**WHAT THE TASK REQUIRES**
Please set down, unchanged, the line containing "夜の医学～老化する人、しない人" and all the lines that follow it until the data below ends.

**RECORDS SHOWN**
————————

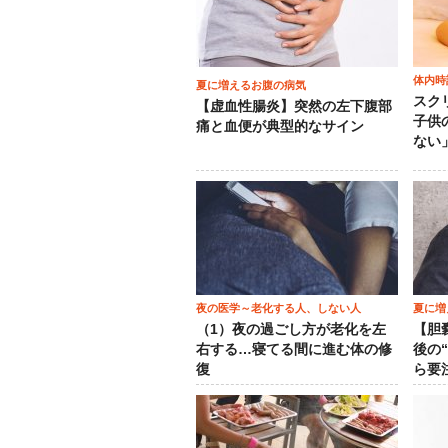
体内時
夏に増えるお腹の病気
スク
【虚血性腸炎】突然の左下腹部
子供
痛と血便が典型的なサイン
ない
夜の医学～老化する人、しない人
夏に増
（1）夜の過ごし方が老化を左
【胆
右する…寝てる間に進む体の修
後の
復
ら要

————————

**YOUR RESPONSE**
夜の医学～老化する人、しない人
夏に増
（1）夜の過ごし方が老化を左
【胆
右する…寝てる間に進む体の修
後の
復
ら要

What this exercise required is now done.